This programe is convert the caffe model to tensorflow, which contains mobilenet and ssd.
If you just wanna to use one model file, download it directly.
- caffe : MobileNetSSD_deploy_backbone.prototxt, mbv1_ssd_05_300_300_car_4_models3_iter_60000.caffemodel
- tensorflow : ssd.pb/*
- tflite : ssd.tflite
If you need convert other model files, you need do the following steps.
- Install PyCaffe with Anaconda
- Install Tensorflow 1.14 version with Pypi
- Install MMdnn newest version with Pypi
pip install -U git+https://gitee.com/starhiking/MMdnn.git@master -i https://pypi.tuna.tsinghua.edu.cn/simple
Note : MMdnn must use 0.30 version and Tensorflow use 1.14 version
MobileNetSSD_deploy.prototxt -> MobileNetSSD_deploy_backbone.prototxt
-
run the following command :
mmconvert -sf caffe -in newssd_300_backbone.prototxt -iw mbv1_ssd_05_300_300_car_4_models3_iter_60000.caffemodel -df tensorflow -om ssd.pb
Note: the node names will be regenerated by operator indexs.
-
run the last command:
tflite_convert --saved_model_dir=ssd.pb --output_format=TFLITE --output_file=./ssd.tflite --inference_type=FLOAT --input_arrays=data --input_shapes=1,300,300,3 --output_arrays=add,add_1,add_2,add_3,add_4,add_5,add_6,add_7,add_8,add_9,add_10,add_11
Note: the indexs in details will resort by dict. eg. add, add_1, add_10, add_11, add_2...

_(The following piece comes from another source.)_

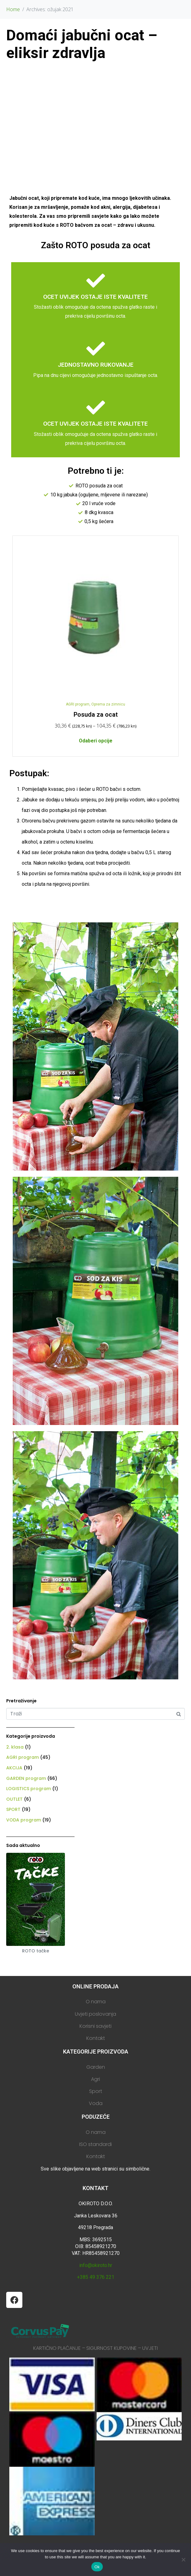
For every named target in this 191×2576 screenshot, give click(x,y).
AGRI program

We have used np.ones((300,300,3))*127
as input for testing the last two conv layers (conv17_2_mbox_loc, conv17_2_mbox_conf).
The scripts of caffe, tflite and tensorflow are in the folder, and the results are in result.log
Remember the post processing need to be done in your codes.

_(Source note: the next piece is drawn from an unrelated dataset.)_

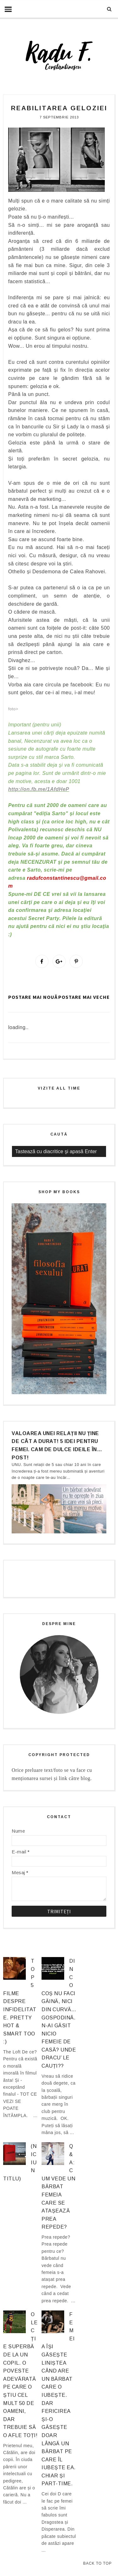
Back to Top (97, 2563)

Tensorflow will product different names with caffe.
saved_model_cli show --dir ssd.pb --all
can get the names of input and ouputs.
Also tensorflow-cpu may have no SERVING tag, you can modify it to TRINING.
Using mmconvert will generate the middle files, which contain network file(py) and weight file(npy).
For example in Senior_example/
, We can modify the KitModel in *.py to add some post processing in the network.
And convert_mvssd.py
needs do same adjustment as KitModel outputs. (the same number of outputs). Last, it is required to modify the convoluntion function as reference in following:
def convolution(input, name, group, **kwargs):
w = tf.Variable(__weights_dict[name]['weights'], trainable=is_train, name=name + "_weight")
if group == 1:
layer = tf.nn.convolution(input, w, name=name, **kwargs)
elif group == input.shape[-1].value:
if len(kwargs['strides'])==2:
kwargs['strides']=[1]+kwargs['strides']+[1]
layer= tf.nn.depthwise_conv2d(input,tf.expand_dims(tf.squeeze(w),-1), name=name, **kwargs)
else:
weight_groups = tf.split(w, num_or_size_splits=group, axis=-1)
xs = tf.split(input, num_or_size_splits=group, axis=-1)
convolved = [tf.nn.convolution(x, weight, name=name, **kwargs) for
(x, weight) in zip(xs, weight_groups)]
layer = tf.concat(convolved, axis=-1)
if 'bias' in __weights_dict[name]:
b = tf.Variable(__weights_dict[name]['bias'], trainable=is_train, name=name + "_bias")
layer = layer + b
return layer
The command line need to modify as in ImageNet_example, such as:
python Senior_example/convert_mvssd.py -n Senior_example/mv_ssd.py -w Senior_example/mv_ssd.npy --dump test --dump_tag TRAINING
input.npy
: input file for the network.
mv_ssd.npy
: network middle variable.
mv_ssd.py
: network file for python.
load_xxx.py
: xxx framework computate the results.
test,ssd.pb
: folder for save tensorflow model file.
ssd.tflite,ssd_2_branch.tflite
: tflite for backbone and overall network.